TO DO:
Given these entries, repeat exactly the lines starting with the one that has "ہمراہ سہ روزہ دورہ پر سعودی عرب" and going on through the one that has "сть своего времени на другие", both included, but none of the pictures.

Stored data
%%
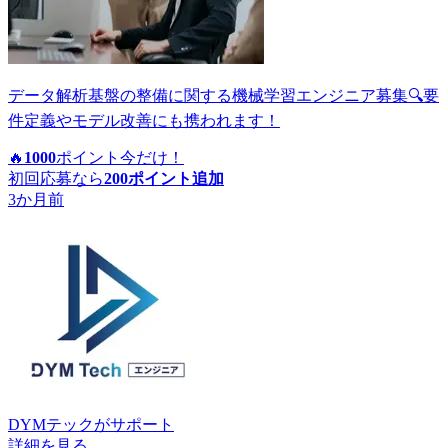
データ解析基盤の整備に関する機械学習エンジニア募集🔍要
件定義やモデル改善にも携われます！
🔥
1000
ポイント
今だけ！
初回応募なら
200
ポイント追加
3か月前
DYMテック
がサポート
詳細を見る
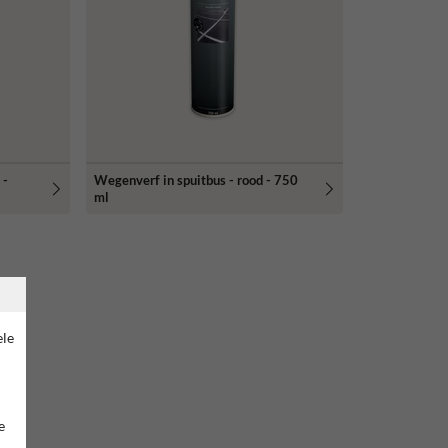
 -
Wegenverf in spuitbus - rood - 750
ml
ele
e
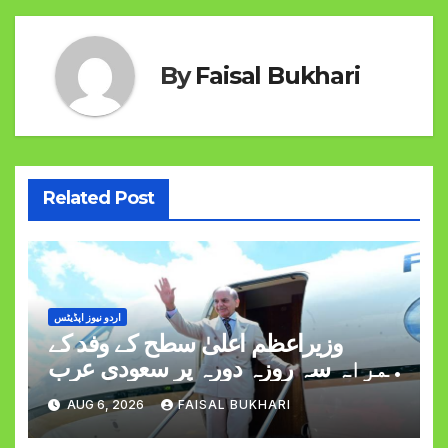
By
Faisal Bukhari
Related Post
اردو نیوز اپڈیٹس
وزیراعظم اعلیٰ سطح کے وفد کے
ہمراہ سہ روزہ دورہ پر سعودی عرب
روانہ
AUG 6, 2026
FAISAL BUKHARI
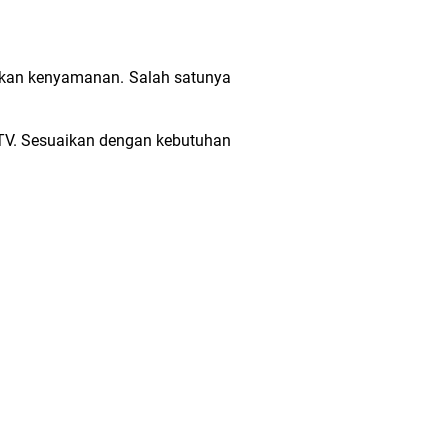
tikan kenyamanan. Salah satunya
TV. Sesuaikan dengan kebutuhan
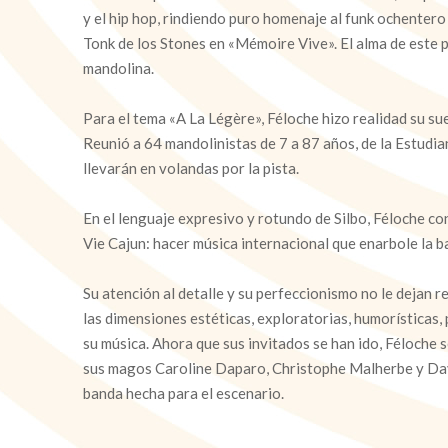
y el hip hop, rindiendo puro homenaje al funk ochenter
Tonk de los Stones en «Mémoire Vive». El alma de este 
mandolina.
Para el tema «A La Légère», Féloche hizo realidad su s
Reunió a 64 mandolinistas de 7 a 87 años, de la Estudian
llevarán en volandas por la pista.
En el lenguaje expresivo y rotundo de Silbo, Féloche co
Vie Cajun: hacer música internacional que enarbole la 
Su atención al detalle y su perfeccionismo no le dejan r
las dimensiones estéticas, exploratorias, humorísticas, 
su música. Ahora que sus invitados se han ido, Féloche 
sus magos Caroline Daparo, Christophe Malherbe y Dav
banda hecha para el escenario.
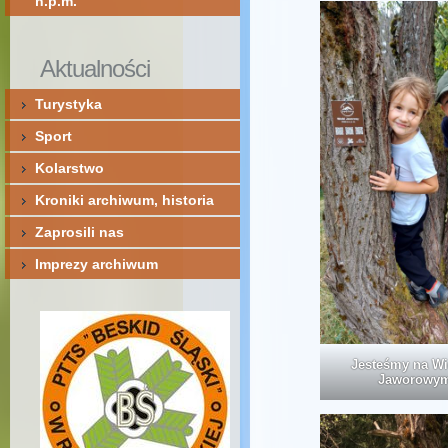
n.p.m.
Aktualności
Turystyka
Sport
Kolarstwo
Kroniki archiwum, historia
Zaprosili nas
Imprezy archiwum
Jesteśmy na Wi
Jaworowy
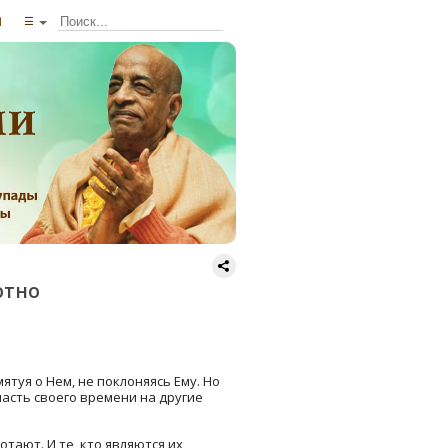
ы
☰
ютно
ятуя о Нем, не поклоняясь Ему. Но
сть своего времени на другие
тают. И те, кто являются их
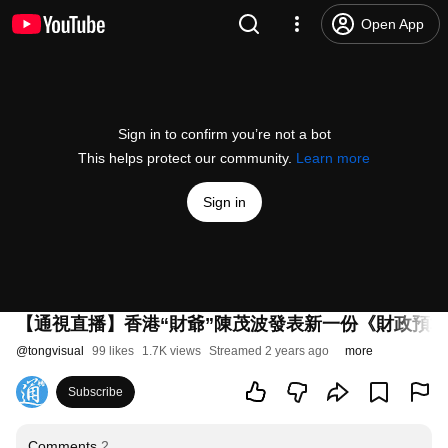
Open App
Sign in to confirm you’re not a bot
This helps protect our community.
Learn more
Sign in
【通視直播】香港“財爺”陳茂波發表新一份《財政預算案
@
tongvisual
99 likes
1.7K views
Streamed 2 years ago
more
Subscribe
Comments
2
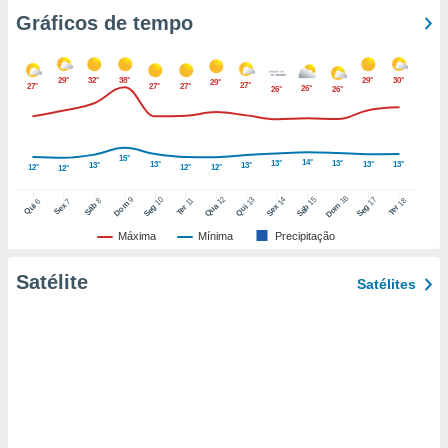
o qual se
Gráficos de tempo
ara tal,
 o seu
to ou opor-
29°
32°
38°
29°
30°
29°
27°
27°
27°
27°
essamento
26°
26°
26°
m qualquer
ando em “
 ou na
15°
14°
13°
13°
13°
13°
13°
13°
13°
12°
12°
12°
12°
 Cookies
16
12
9
10
15
17
13
14
18
8
11
6
7
te.
Dom
Sáb
Dom
Qui
Sex
Qua
Seg
Sáb
Seg
Qui
Sex
Ter
Ter
Máxima
Mínima
Precipitação
 nossos
Satélite
s o
Satélites
o de
e/ou aceder
ões num
utilizar
ados para
publicidade,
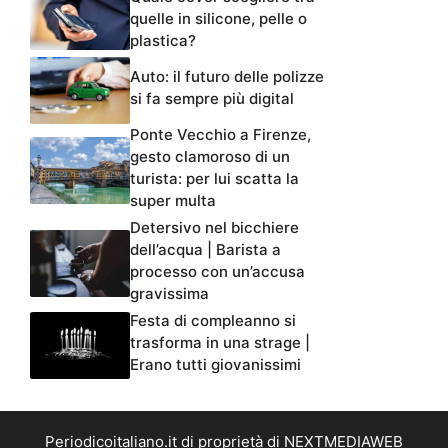
quelle in silicone, pelle o
plastica?
Auto: il futuro delle polizze
si fa sempre più digital
Ponte Vecchio a Firenze,
gesto clamoroso di un
turista: per lui scatta la
super multa
Detersivo nel bicchiere
dell’acqua | Barista a
processo con un’accusa
gravissima
Festa di compleanno si
trasforma in una strage |
Erano tutti giovanissimi
Periodicoitaliano.it di proprietà di NEXTMEDIAWEB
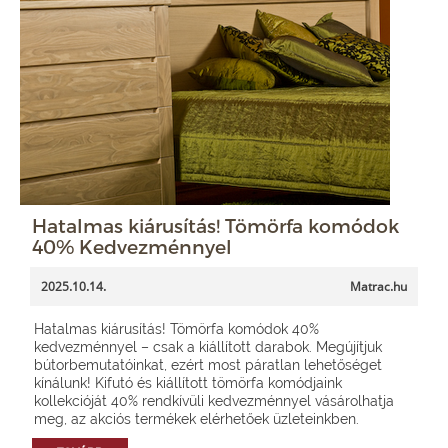
Hatalmas kiárusítás! Tömörfa komódok
40% Kedvezménnyel
2025.10.14.
Matrac.hu
Hatalmas kiárusítás! Tömörfa komódok 40%
kedvezménnyel – csak a kiállított darabok. Megújítjuk
bútorbemutatóinkat, ezért most páratlan lehetőséget
kínálunk! Kifutó és kiállított tömörfa komódjaink
kollekcióját 40% rendkívüli kedvezménnyel vásárolhatja
meg, az akciós termékek elérhetőek üzleteinkben.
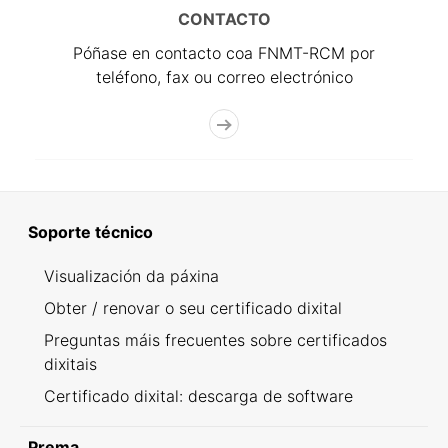
CONTACTO
Póñase en contacto coa FNMT-RCM por
teléfono, fax ou correo electrónico
Soporte técnico
Visualización da páxina
Obter / renovar o seu certificado dixital
Preguntas máis frecuentes sobre certificados
dixitais
Certificado dixital: descarga de software
Prema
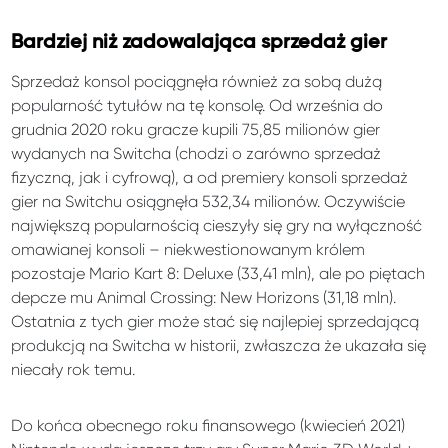
Bardziej niż zadowalająca sprzedaż gier
Sprzedaż konsol pociągnęła również za sobą dużą
popularność tytułów na tę konsolę. Od września do
grudnia 2020 roku gracze kupili 75,85 milionów gier
wydanych na Switcha (chodzi o zarówno sprzedaż
fizyczną, jak i cyfrową), a od premiery konsoli sprzedaż
gier na Switchu osiągnęła 532,34 milionów. Oczywiście
największą popularnością cieszyły się gry na wyłączność
omawianej konsoli – niekwestionowanym królem
pozostaje Mario Kart 8: Deluxe (33,41 mln), ale po piętach
depcze mu Animal Crossing: New Horizons (31,18 mln).
Ostatnia z tych gier może stać się najlepiej sprzedającą
produkcją na Switcha w historii, zwłaszcza że ukazała się
niecały rok temu.
Do końca obecnego roku finansowego (kwiecień 2021)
%%
ANSWER BOX:
ہمراہ سہ روزہ دورہ پر سعودی عرب
روانہ
AUG 6, 2026
FAISAL BUKHARI
tikan kenyamanan. Salah satunya
TV. Sesuaikan dengan kebutuhan
y el hip hop, rindiendo puro homenaje al funk ochenter
Tonk de los Stones en «Mémoire Vive». El alma de este 
mandolina.
Para el tema «A La Légère», Féloche hizo realidad su s
Reunió a 64 mandolinistas de 7 a 87 años, de la Estudian
llevarán en volandas por la pista.
En el lenguaje expresivo y rotundo de Silbo, Féloche co
Vie Cajun: hacer música internacional que enarbole la 
Su atención al detalle y su perfeccionismo no le dejan r
las dimensiones estéticas, exploratorias, humorísticas, 
su música. Ahora que sus invitados se han ido, Féloche 
sus magos Caroline Daparo, Christophe Malherbe y Dav
banda hecha para el escenario.
n.p.m.
Aktualności
Turystyka
Sport
Kolarstwo
Kroniki archiwum, historia
Zaprosili nas
Imprezy archiwum
Jesteśmy na Wi
Jaworowy
ы
☰
ютно
ятуя о Нем, не поклоняясь Ему. Но
сть своего времени на другие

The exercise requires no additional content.